While harmonic polynomials provide the $|lm\rangle$ generators of $SO_3$ representations,
multiple copies of a given representation may be concatenated. This leads to the
`e3nn`_-like string description of representations (called *irreps*, to be understood as
*list of* irreducibles!):

.. code:: python

    >>> rep = e3nn.Irreps("64x0e + 32x1o + 16x2e")
    ### dimension = sum(mul * (2l + 1))
    >>> rep.dim == 64 + 32 * (3) + 16 * (5)
    True

which means that `rep` is a representation obtained
by concatenating 64 scalars (degree-0 polynomials), 32 vectors (degree-1 polynomials spanned
by $x,y,z$) and 16 degree-2 harmonic polynomials. Assuming the parity
`e|o` always matches that of $(-1)^l$, coordinates in `rep` could be labeled
with only three indices:

$${\bf x}=({\bf x}_{k,l,m}) \quad{\rm with}\quad
k\leq K_l,\;l \leq l_{max},\;-l\leq m \leq l.$$

The numbers of copies are called *multiplicities*, which could be thought of as channel dimensions
(especially when the multiplicity is constant over $l$, i.e. $K_l = K$).

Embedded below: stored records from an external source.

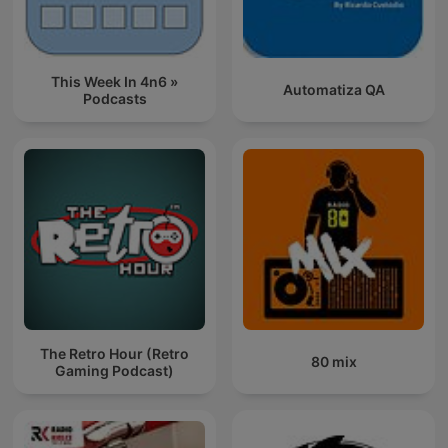
This Week In 4n6 »
Automatiza QA
Podcasts
The Retro Hour (Retro
80 mix
Gaming Podcast)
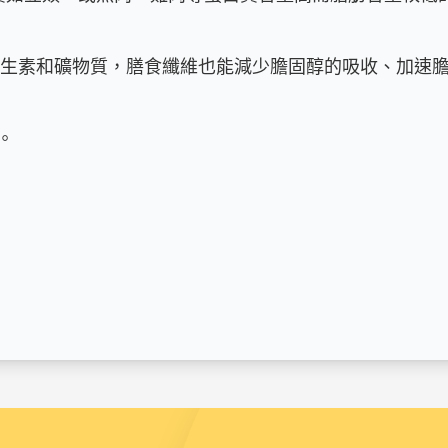
維生素和礦物質，膳食纖維也能減少膽固醇的吸收、加速膽

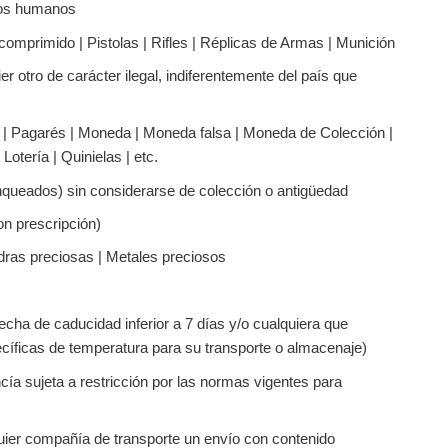
tos humanos
omprimido | Pistolas | Rifles | Réplicas de Armas | Munición
er otro de carácter ilegal, indiferentemente del país que
r | Pagarés | Moneda | Moneda falsa | Moneda de Colección |
Lotería | Quinielas | etc.
nqueados) sin considerarse de colección o antigüedad
n prescripción)
dras preciosas | Metales preciosos
ha de caducidad inferior a 7 días y/o cualquiera que
cíficas de temperatura para su transporte o almacenaje)
cía sujeta a restricción por las normas vigentes para
quier compañía de transporte un envío con contenido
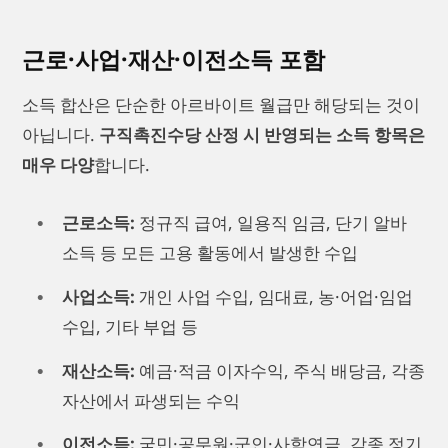
근로·사업·재산·이전소득 포함
소득 합산은 단순한 아르바이트 월급만 해당되는 것이
아닙니다.
구직촉진수당 산정 시 반영되는 소득 항목은
매우 다양
합니다.
근로소득:
정규직 급여, 일용직 임금, 단기 알바
소득 등 모든 고용 활동에서 발생한 수입
사업소득:
개인 사업 수입, 임대료, 농·어업·임업
수입, 기타 부업 등
재산소득:
예금·적금 이자수익, 주식 배당금, 각종
자산에서 파생되는 수익
이전소득:
국민·공무원·군인·사학연금, 각종 정기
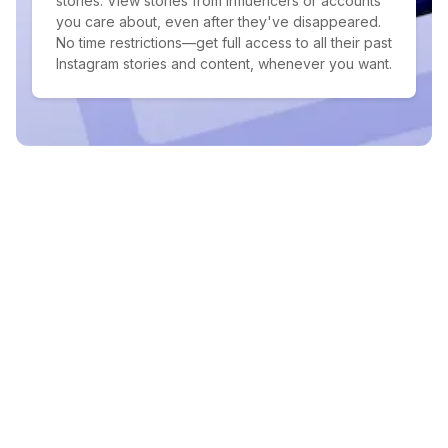
stories. View stories from influencers or accounts
you care about, even after they've disappeared.
No time restrictions—get full access to all their past
Instagram stories and content, whenever you want.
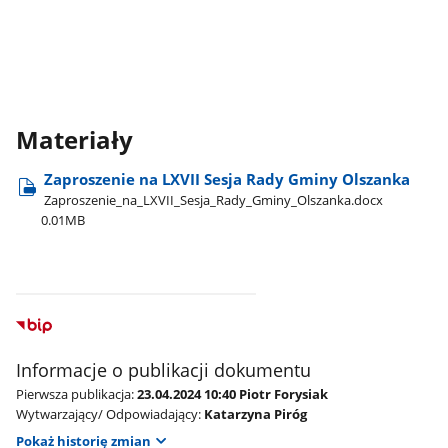
Materiały
Zaproszenie na LXVII Sesja Rady Gminy Olszanka
Zaproszenie​_na​_LXVII​_Sesja​_Rady​_Gminy​_Olszanka.docx
0.01MB
Informacje o publikacji dokumentu
Pierwsza publikacja:
23.04.2024 10:40 Piotr Forysiak
Wytwarzający/ Odpowiadający:
Katarzyna Piróg
Pokaż historię zmian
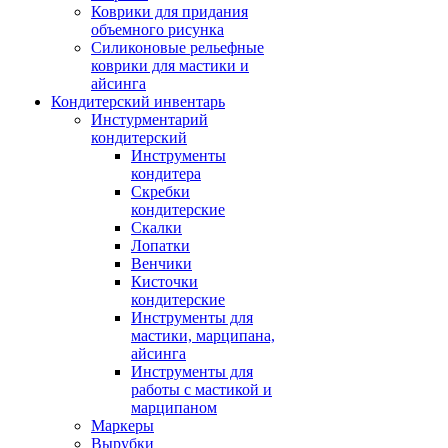
Коврики для придания
объемного рисунка
Силиконовые рельефные
коврики для мастики и
айсинга
Кондитерский инвентарь
Инстурментарий
кондитерский
Инструменты
кондитера
Скребки
кондитерские
Скалки
Лопатки
Венчики
Кисточки
кондитерские
Инструменты для
мастики, марципана,
айсинга
Инструменты для
работы с мастикой и
марципаном
Маркеры
Вырубки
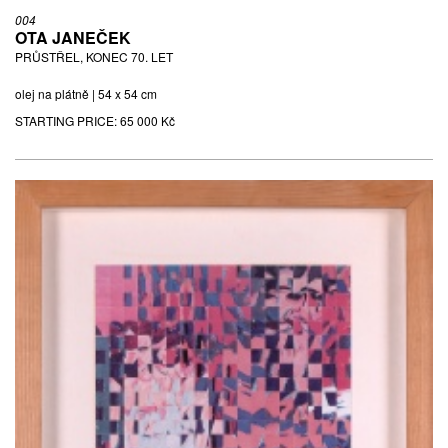
004
OTA JANEČEK
PRŮSTŘEL, KONEC 70. LET
olej na plátně | 54 x 54 cm
STARTING PRICE:
65 000 Kč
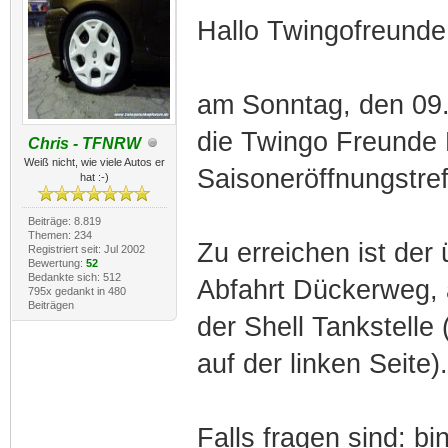
Hallo Twingofreunde
am Sonntag, den 09.
die Twingo Freunde 
Chris - TFNRW
Weiß nicht, wie viele Autos er
Saisoneröffnungstre
hat :-)
Beiträge: 8.819
Themen: 234
Zu erreichen ist der
Registriert seit: Jul 2002
Bewertung:
52
Bedankte sich: 512
Abfahrt Dückerweg, 
795x gedankt in 480
Beiträgen
der Shell Tankstell
auf der linken Seite).
Falls fragen sind: b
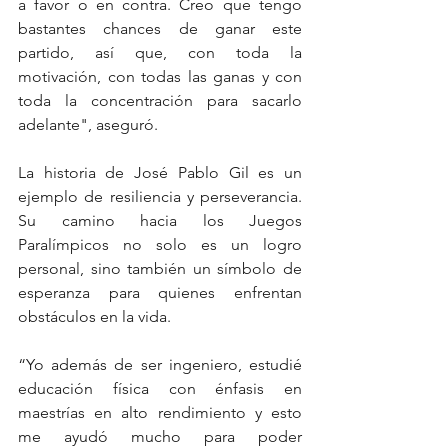
a favor o en contra. Creo que tengo 
bastantes chances de ganar este 
partido, así que, con toda la 
motivación, con todas las ganas y con 
toda la concentración para sacarlo 
adelante", aseguró.
La historia de José Pablo Gil es un 
ejemplo de resiliencia y perseverancia. 
Su camino hacia los Juegos 
Paralímpicos no solo es un logro 
personal, sino también un símbolo de 
esperanza para quienes enfrentan 
obstáculos en la vida. 
“Yo además de ser ingeniero, estudié 
educación física con énfasis en 
maestrías en alto rendimiento y esto 
me ayudó mucho para poder 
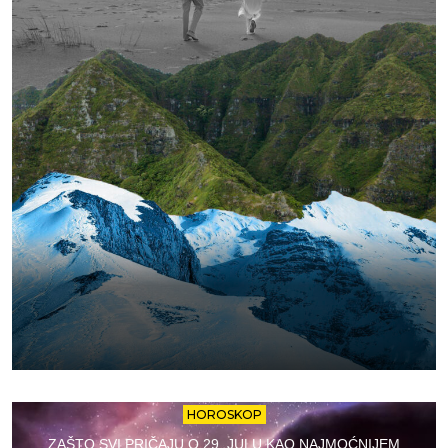
HOROSKOP
ZAŠTO SVI PRIČAJU O 29. JULU KAO NAJMOĆNIJEM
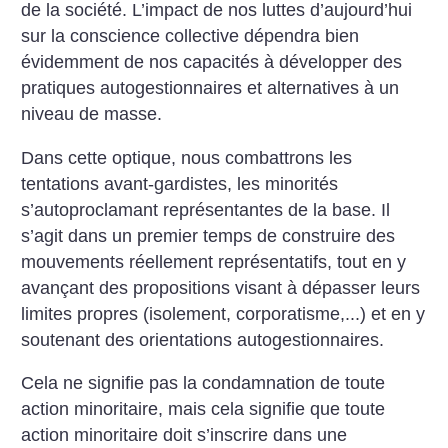
de la société. L’impact de nos luttes d’aujourd’hui
sur la conscience collective dépendra bien
évidemment de nos capacités à développer des
pratiques autogestionnaires et alternatives à un
niveau de masse.
Dans cette optique, nous combattrons les
tentations avant-gardistes, les minorités
s’autoproclamant représentantes de la base. Il
s’agit dans un premier temps de construire des
mouvements réellement représentatifs, tout en y
avançant des propositions visant à dépasser leurs
limites propres (isolement, corporatisme,...) et en y
soutenant des orientations autogestionnaires.
Cela ne signifie pas la condamnation de toute
action minoritaire, mais cela signifie que toute
action minoritaire doit s’inscrire dans une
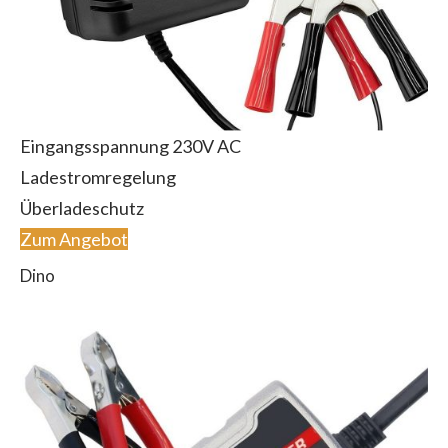
Eingangsspannung 230V AC
Ladestromregelung
Überladeschutz
Zum Angebot
Dino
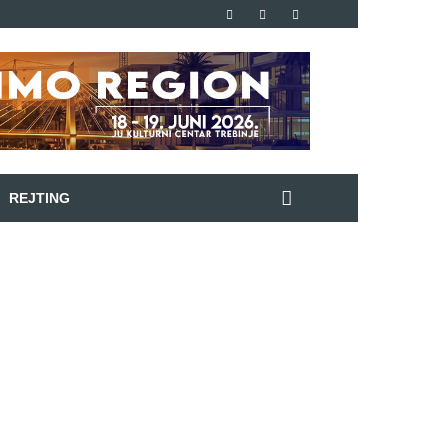
REJTING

*Linear equivariant functions* consist of a fundamental building blocks of equivariant neural
networks. They simply mix the multiplicities together via a (learnable) weight matrix,
without transforming the content of inputs that only depends on the spin $m$.
More precisely, a linear transformation may be written

$${\bf y}_{k',l,m} = \sum_{k \leq K_l} W^l_{k', k} \cdot {\bf x}_{k,l,m}.$$

Example
*******

.. code:: python

    >>> lin = e3j.linen.Linear(
    ...     "64x0e + 32x1o + 16x2e",
    ...     "16x0e + 8x1o + 4x2e",
    ...)
    ### Block-diagonal weight matrices
    >>> [block.shape for block in lin.blocks]
    [(64, 16), (32, 8), (16, 4)]

    ### Mix channels of random inputs
    >>> rng = random.key(123)
    >>> x = random.randn(rng, (10, lin.source.dim))
    >>> params = lin.init(rng, x)
    >>> y = lin.apply(params, x)
    >>> y.shape == (10, lin.target.dim)
    True

Tensor Products
^^^^^^^^^^^^^^^

Tensor products of representations, i.e. *bilinear transforms*
of equivariant inputs, are crucial to describe coupling and interactions.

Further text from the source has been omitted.